Accordingly, one has in a home or institutional use a far more stable
population than one has in a guest-house use. For the removal of doubt I have
used the phrase ‘guest-house’ as it is used in Class XI as being the same kind
of use as an hotel, that is, for providing holiday accommodation and not as it
is sometimes used, say in Earl’s Court, as a place providing permanent
accommodation.
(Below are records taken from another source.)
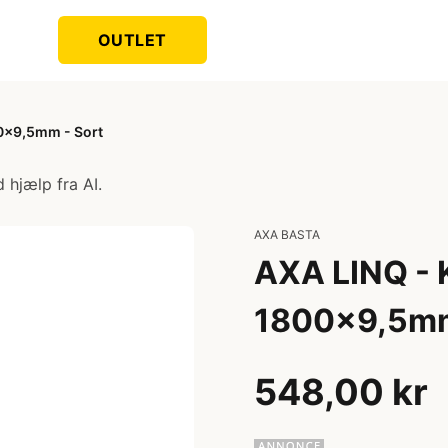
OUTLET
0x9,5mm - Sort
 hjælp fra AI.
AXA BASTA
AXA LINQ - 
1800x9,5mm
548,00 kr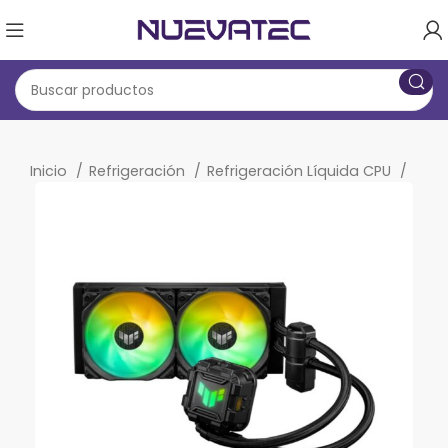
Inicio
Refrigeración
Refrigeración Líquida CPU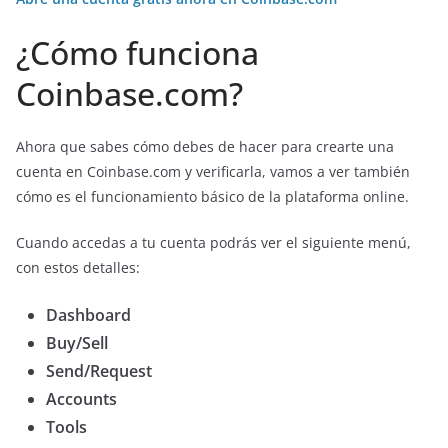
¿Cómo funciona
Coinbase.com?
Ahora que sabes cómo debes de hacer para crearte una
cuenta en Coinbase.com y verificarla, vamos a ver también
cómo es el funcionamiento básico de la plataforma online.
Cuando accedas a tu cuenta podrás ver el siguiente menú,
con estos detalles:
Dashboard
Buy/Sell
Send/Request
Accounts
Tools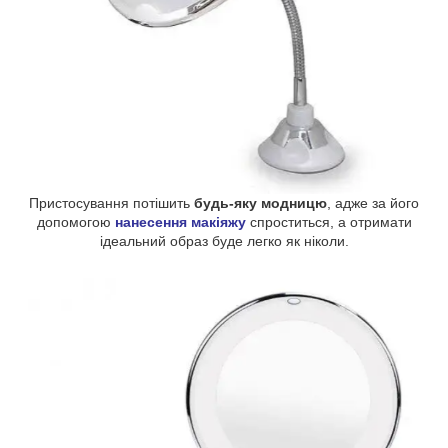
Пристосування потішить
будь-яку модницю
, адже за його
допомогою
нанесення макіяжу
спроститься, а отримати
ідеальний образ буде легко як ніколи.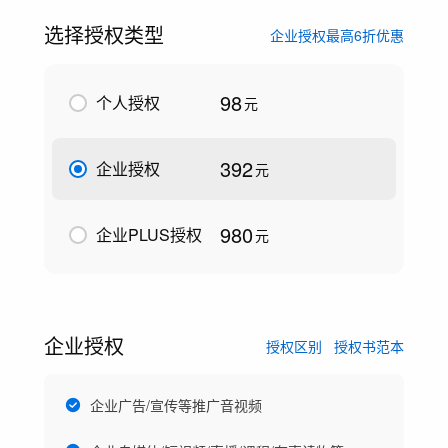
选择授权类型
企业授权最高6折优惠
98
个人授权
元
392
企业授权
元
980
企业PLUS授权
元
企业授权
授权区别
授权书范本
企业广告/宣传等推广音视频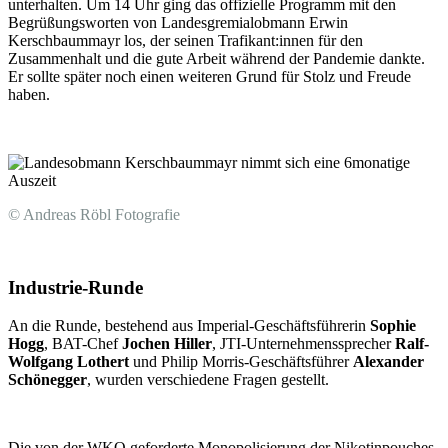
unterhalten. Um 14 Uhr ging das offizielle Programm mit den
Begrüßungsworten von Landesgremialobmann Erwin
Kerschbaummayr los, der seinen Trafikant:innen für den
Zusammenhalt und die gute Arbeit während der Pandemie dankte.
Er sollte später noch einen weiteren Grund für Stolz und Freude
haben.
© Andreas Röbl Fotografie
Industrie-Runde
An die Runde, bestehend aus Imperial-Geschäftsführerin
Sophie
Hogg
, BAT-Chef
Jochen Hiller
, JTI-Unternehmenssprecher
Ralf-
Wolfgang Lothert
und Philip Morris-Geschäftsführer
Alexander
Schönegger
, wurden verschiedene Fragen gestellt.
Die von der WKO geforderte Monopolisierung der Nikotinpouches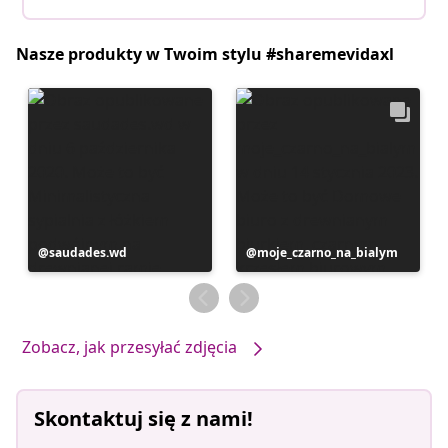
Nasze produkty w Twoim stylu #sharemevidaxl
Post
saudades.wd
Post
moje_czarno_na_bialym
opublikowany
opublikowany
przez
przez
Zobacz, jak przesyłać zdjęcia
Skontaktuj się z nami!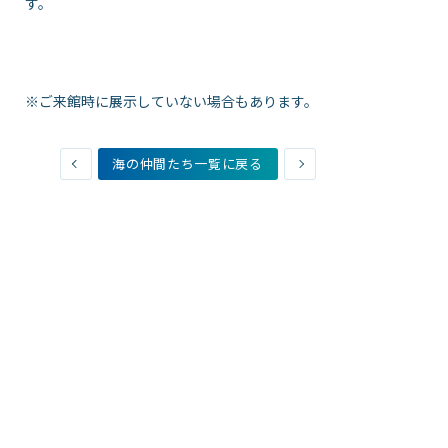
す。
※ご来館時に展示していない場合もあります。
海の仲間たち一覧に戻る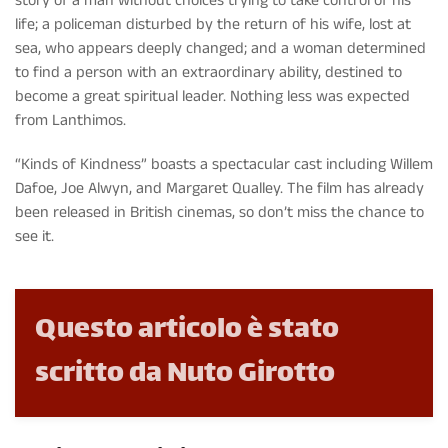
story of a man without choices trying to take control of his
life; a policeman disturbed by the return of his wife, lost at
sea, who appears deeply changed; and a woman determined
to find a person with an extraordinary ability, destined to
become a great spiritual leader. Nothing less was expected
from Lanthimos.
“Kinds of Kindness” boasts a spectacular cast including Willem
Dafoe, Joe Alwyn, and Margaret Qualley. The film has already
been released in British cinemas, so don’t miss the chance to
see it.
Questo articolo è stato
scritto da Nuto Girotto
It does not necessarily follow that I hold that the use in this
case falls within Class XI, for I have heard no argument on that point nor
whether the use is sui generis, as was held in the case of a students’
hostel: see Mornford Investments Ltd v Ministry of Housing and Local
Government
(1970) 21 P & CR 609. Accordingly, I do no more than hold
that the Secretary of State wrongly construed the use in this case as falling
within Class XIV of the Use Classes Order.

The Secretary
of State’s decision was quashed with costs.